As we will see in Sect. 4, the specific design of the protocol realizing Phase 1 depends on the distributed setting: horizontally- or arbitrarily-partitioned datasets. However, in both cases, the data-owners input encryptions of local values and the \(\mathrm {MLE}\) gets the encryptions of A and \({\varvec{b}}\). The \(\mathrm {CSP}\) simply takes care of initializing the cryptographic primitive and generates the relative keys. Phase 2 is realized by an interactive protocol between the \(\mathrm {MLE}\) and the \(\mathrm {CSP}\). \(\mathrm {CSP}\) takes on input the encryptions of A and \({\varvec{b}}\) from the \(\mathrm {MLE}\) and returns the solution of the system \(A{\varvec{w}} = {\varvec{b}}\) following this pattern (we refer to this as the “masking trick”):

  • The \(\mathrm {MLE}\) samples a random invertible matrixFootnote 6 \(R \in \mathrm {GL}(d,\mathcal {M})\) and a random vector \({\varvec{r}} \in \mathcal {M}\) and it uses the linear homomorphic property of the underlying encryption scheme to compute \(C' = {\mathsf {Enc}}_ pk (AR)\) and \({\varvec{d}}'={\mathsf {Enc}}_ pk ({\varvec{b}} + A{\varvec{r}})\). The values \(C = AR\) and \({\varvec{d}}={\varvec{b}}+A{\varvec{r}}\) are the “masked data.” We slightly abuse notation here; \({\mathsf {Enc}}_ pk (\cdot )\) is applied component-wise in the computation of C and of \({\varvec{d}}'\).

  • The \(\mathrm {CSP}\) decrypts \(C'\) and \({\varvec{d}}'\) and computes \(\tilde{{\varvec{w}}}=C^{-1}{\varvec{d}}\). The vector \(\tilde{{\varvec{w}}}\) is the “masked model” sent back to the \(\mathrm {MLE}\).
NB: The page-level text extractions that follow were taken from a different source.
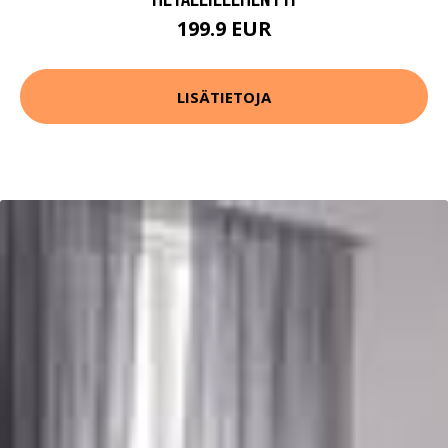
199.9 EUR
LISÄTIETOJA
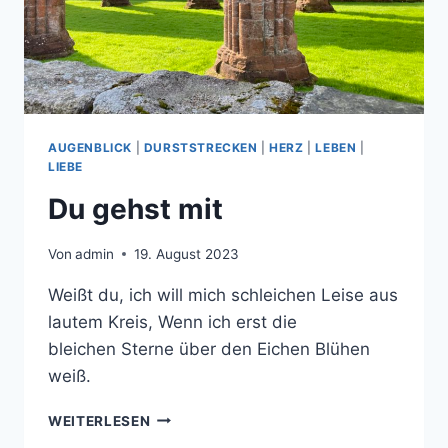
AUGENBLICK
|
DURSTSTRECKEN
|
HERZ
|
LEBEN
|
LIEBE
Du gehst mit
Von
admin
19. August 2023
Weißt du, ich will mich schleichen Leise aus
lautem Kreis, Wenn ich erst die
bleichen Sterne über den Eichen Blühen
weiß.
DU
WEITERLESEN
GEHST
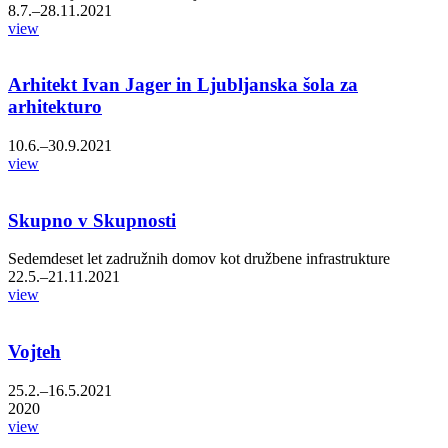
8.7.–28.11.2021
view
Arhitekt Ivan Jager in Ljubljanska šola za
arhitekturo
10.6.–30.9.2021
view
Skupno v Skupnosti
Sedemdeset let zadružnih domov kot družbene infrastrukture
22.5.–21.11.2021
view
Vojteh
25.2.–16.5.2021
2020
view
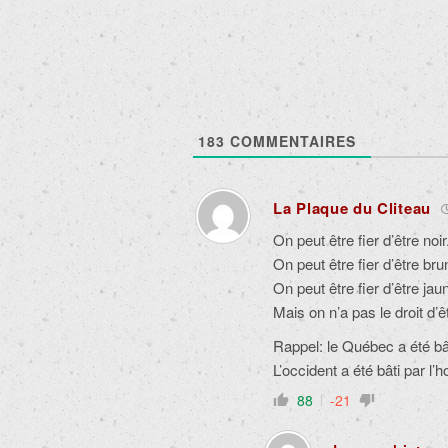
articles
183
COMMENTAIRES
La Plaque du Cliteau
On peut être fier d’être noir
On peut être fier d’être bru
On peut être fier d’être jau
Mais on n’a pas le droit d’êt
Rappel: le Québec a été bâ
L’occident a été bâti par l
88
-21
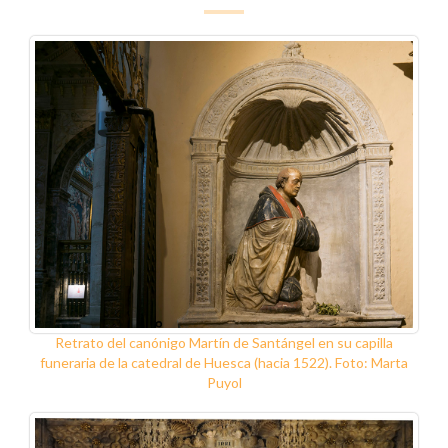
Retrato del canónigo Martín de Santángel en su capilla
funeraria de la catedral de Huesca (hacia 1522). Foto: Marta
Puyol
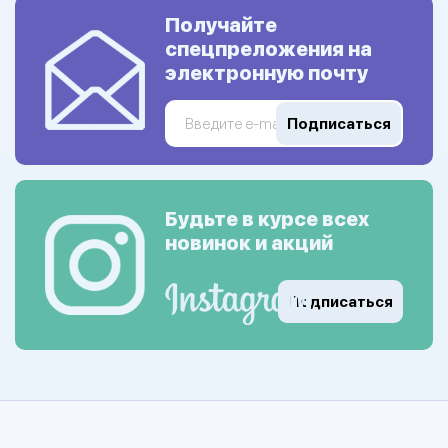
Получайте
спецпреложения на
электронную почту
Подписаться
Будьте в курсе всех
новинок и акций
Подписаться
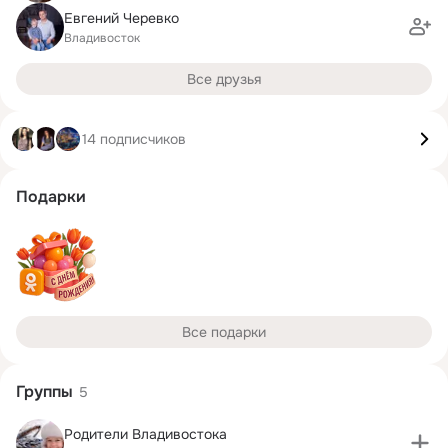
Евгений Черевко
Владивосток
Все друзья
14 подписчиков
Подарки
Все подарки
Группы
5
Родители Владивостока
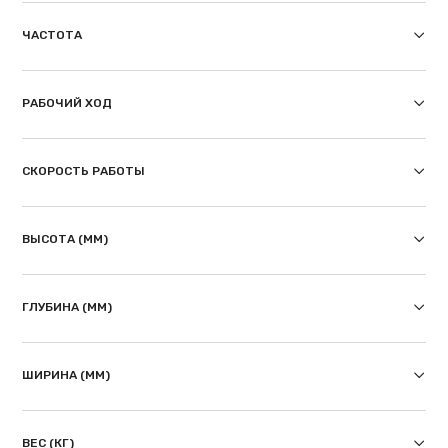
ЧАСТОТА
РАБОЧИЙ ХОД
СКОРОСТЬ РАБОТЫ
ВЫСОТА (ММ)
ГЛУБИНА (ММ)
ШИРИНА (ММ)
ВЕС (КГ)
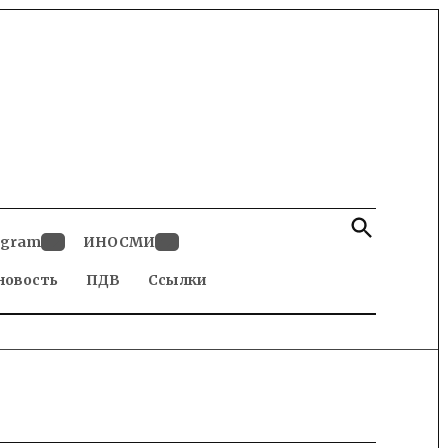
Open
Search
egram
ИНОСМИ
Open
Open
новость
dropdown
ПДВ
Ссылки
dropdown
menu
menu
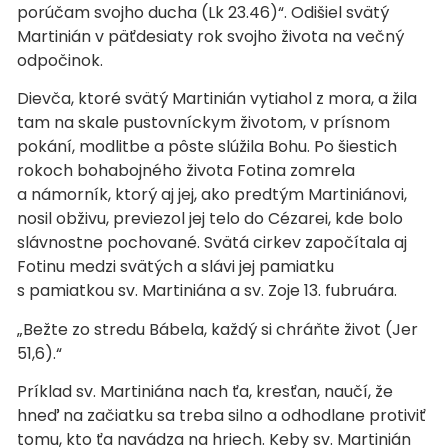
porúčam svojho ducha (Lk 23.46)“. Odišiel svätý
Martinián v päťdesiaty rok svojho života na večný
odpočinok.
Dievča, ktoré svätý Martinián vytiahol z mora, a žila
tam na skale pustovníckym životom, v prísnom
pokání, modlitbe a pôste slúžila Bohu. Po šiestich
rokoch bohabojného života Fotina zomrela
a námorník, ktorý aj jej, ako predtým Martiniánovi,
nosil obživu, previezol jej telo do Cézarei, kde bolo
slávnostne pochované. Svätá cirkev započítala aj
Fotinu medzi svätých a slávi jej pamiatku
s pamiatkou sv. Martiniána a sv. Zoje 13. fubruára.
„Bežte zo stredu Bábela, každý si chráňte život (Jer
51,6).“
Príklad sv. Martiniána nach ťa, kresťan, naučí, že
hneď na začiatku sa treba silno a odhodlane protiviť
tomu, kto ťa navádza na hriech. Keby sv. Martinián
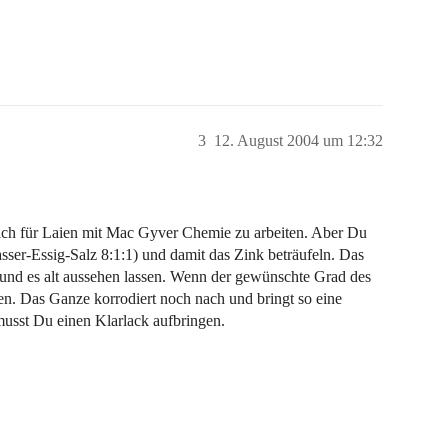
3
12. August 2004 um 12:32
rlich für Laien mit Mac Gyver Chemie zu arbeiten. Aber Du
ser-Essig-Salz 8:1:1) und damit das Zink beträufeln. Das
 und es alt aussehen lassen. Wenn der gewünschte Grad des
nen. Das Ganze korrodiert noch nach und bringt so eine
 musst Du einen Klarlack aufbringen.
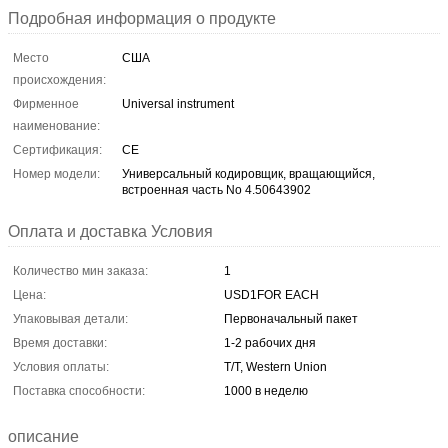
Подробная информация о продукте
Место
США
происхождения:
Фирменное
Universal instrument
наименование:
Сертификация:
CE
Номер модели:
Универсальный кодировщик, вращающийся,
встроенная часть No 4.50643902
Оплата и доставка Условия
Количество мин заказа:
1
Цена:
USD1FOR EACH
Упаковывая детали:
Первоначальный пакет
Время доставки:
1-2 рабочих дня
Условия оплаты:
T/T, Western Union
Поставка способности:
1000 в неделю
описание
  • The \(\mathrm {MLE}\) computes the desired model as \({\varvec{w}}^* = R\tilde{{\varvec{w}}}-{\varvec{r}}\). Indeed, it is easy to verify that \(R\tilde{{\varvec{w}}}-{\varvec{r}}= R(AR)^{-1}({\varvec{b}} + A{\varvec{r}})-{\varvec{r}} = A^{-1}{\varvec{b}}\).

Informally, the security of the encryption scheme assures privacy against an honest-but-curious \(\mathrm {MLE}\). On the other hand, if R and \({\varvec{r}}\) are sampled uniformly at random, then the distribution of the masked data is independent of A and \({\varvec{b}}\). This guarantees privacy against an honest-but-curious \(\mathrm {CSP}\). Similar masking tricks have been previously used in different settings. In [3], a similar method is used to design a secret-shared based MPC protocol for the evaluation of general functions. In this work, we tailor the masking trick for the goal of solving the linear system \(A{\varvec{w}}={\varvec{b}}\) gaining in efficiency. In [26], masking with random values is used to outsource a large-scale linear system to an untrusted “cloud server”. They assume that the coefficient matrix A and vector \({\varvec{b}}\) of the linear system are known to a “cloud customer” seeking the solution \({\varvec{w}}\). In this work, A and \({\varvec{b}}\) are encrypted and the masking is applied “inside the encryption”; to make the masking trick, which works in \(\mathbb {Q}\), compatible with the encryption and the modular arithmetic used for it, we make use of rational reconstruction.Footnote 7

Notice that the two-server model allows for different implementations in practice. If we consider applications in which the majority of data-owners are willing to help to run collaborative analysis but don’t want to (or cannot) spend to much resources to execute it, then the role of \(\mathrm {MLE}\) and \(\mathrm {CSP}\) can be taken by two semi-trustedFootnote 8 third-parties (e.g., two independent research institutions). This setting offers the practical advantage that the involvement of all data-owners is minimal. Otherwise, since \(\mathrm {CSP}\) and \(\mathrm {MLE}\) are only required to be non-colluding, their role can be taken by two disjoint subsets of data-owners (e.g., for \(m\ge 2\), we can have \(\mathrm {DO}_1\) and \(\mathrm {DO}_2\) playing the role of \(\mathrm {MLE}\) and \(\mathrm {CSP}\), respectively). In this case, no third-parties are required to implement the system.

4 Protocols Description

In this section we describe how to implement Phase 1 and Phase 2. Let \(({{\mathsf {Gen}}},{\mathsf {Enc}},{\mathsf {Dec}})\) be an LHE scheme with security parameter \(\kappa \) and message space \(\mathcal {M}= \mathbb {Z}_N\).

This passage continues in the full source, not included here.